I just started my screen printing business. I'm looking for a cool name that describes what I do and/or that's catchy or a play on words..im 22, i live in Richmond, VA , I like art, fashion, sports. So here's a few examples I came up with: Pierce printing Co, Scream screens, one stop print shop,blue printz, printz by Lp... Any ideas?


----------



## BidsMaven (Sep 23, 2011)

Factor in that most people these days look for a company using Google. So, maybe something like Oregon Hills Screen Printing. Also, take a look in the online Yellow Pages to see what the other screen printers in Richmond are using.


----------



## francisdesigner (Mar 20, 2015)

how about trying something "non descriptive" to what you do?... to be more catchy and unique (maybe)..

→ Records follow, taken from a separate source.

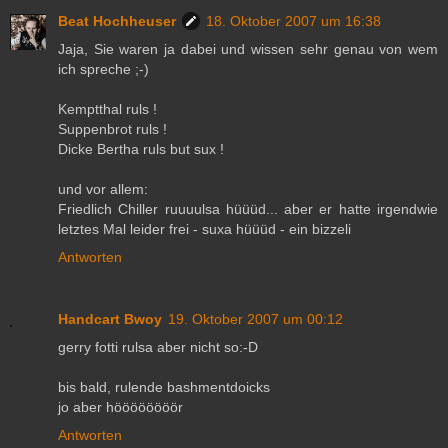
Beat Hochheuser
18. Oktober 2007 um 16:38
Jaja, Sie waren ja dabei und wissen sehr genau von wem
ich spreche ;-)
Kemptthal ruls !
Suppenbrot ruls !
Dicke Bertha ruls but sux !
und vor allem:
Friedlich Chiller ruuuulsa hüüüd... aber er hatte irgendwie
letztes Mal leider frei - suxa hüüüd - ein bizzeli
Antworten
Handcart Bwoy
19. Oktober 2007 um 00:12
gerry fotti rulsa aber nicht so:-D
bis bald, rulende bashmentdoicks
jo aber höööööööör
Antworten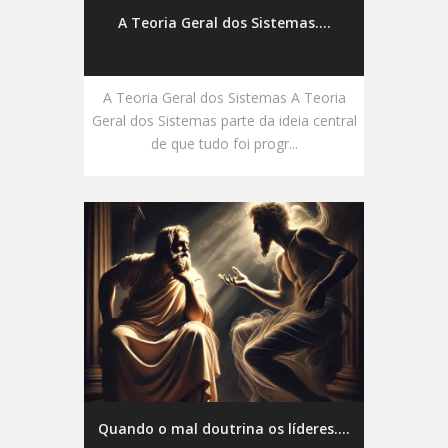
A Teoria Geral dos Sistemas....
A Teoria Geral dos Sistemas A Teoria
Geral dos Sistemas parte da ideia central
de que tudo foi progr...
Quando o mal doutrina os líderes....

for example, "Tall Grass"..... "Blue Apple".... "Mom Said"...."Hey Dad"....."Red Dude"....."Crazy Worm"
....if you know what I mean?


"Hmmmm... what does this Crazy Worm do?"... "Oh, they print shirts.".... then bingo!, you got them to make a second look and that's going to stick into their mind... hopefully>


----------



## NoXid (Apr 4, 2011)

The Brand without A Name

Really, I think this needs to come from you, and that no one else can hand it to you (unless they actually _know_ you) and have it mean anything. Ask your best friend since 3rd grade. He'll probably say, "Snakes 'n Boogers Imprinting," but truth is truth.


----------



## printz by Lp (Mar 18, 2015)

Thank you all for your input and opinions


----------



## ABM (Mar 15, 2015)

How about something like Dream it, Screen it?


----------



## marzatplay (May 25, 2014)

If you want to be found on Google and in return make money, call yourself Richmond Screen Printing. Optimize your site using that name and you'll get found.


----------